#### ASSIGNMENT:
Report back the lines in this listing that carry the string "Create".

═══

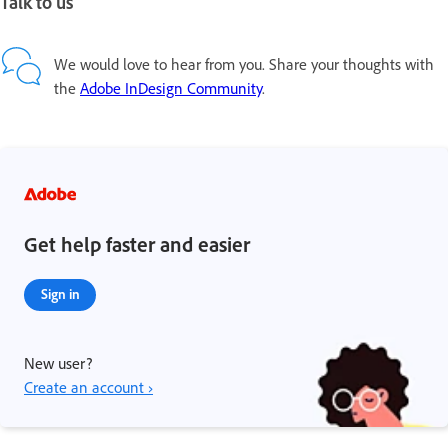
Talk to us
We would love to hear from you. Share your thoughts with
the
Adobe InDesign Community
.
Get help faster and easier
Sign in
New user?
Create an account ›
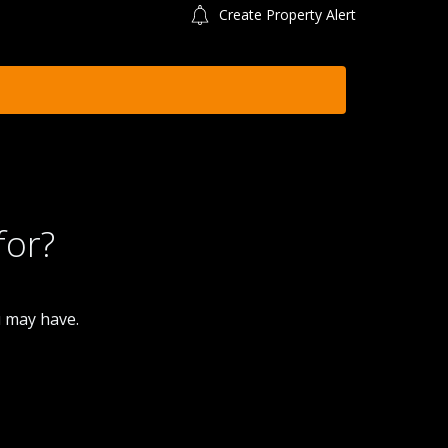
Create Property Alert
for?
u may have.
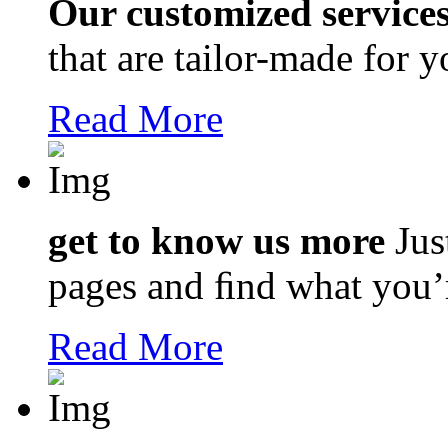
Our customized service
that are tailor-made for 
Read More
get to know us more
Jus
pages and ﬁnd what you’r
Read More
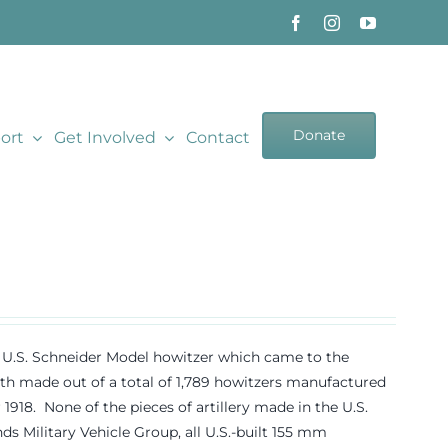
Donate
ort
Get Involved
Contact
18 U.S. Schneider Model howitzer which came to the
 made out of a total of 1,789 howitzers manufactured
8. None of the pieces of artillery made in the U.S.
s Military Vehicle Group, all U.S.-built 155 mm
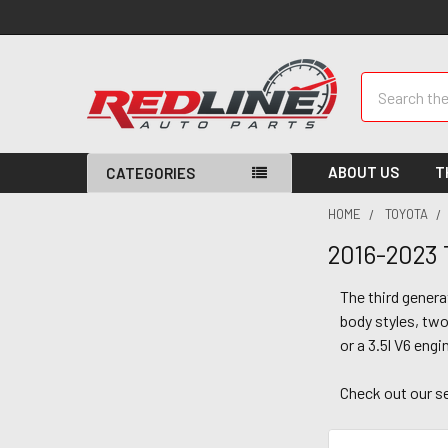
Search
ABOUT US
T
CATEGORIES
HOME
TOYOTA
2016-2023
The third gener
body styles, two 
or a 3.5l V6 engi
Check out our s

═══

#### ANSWER BELOW:
Create an account ›
Create Property Alert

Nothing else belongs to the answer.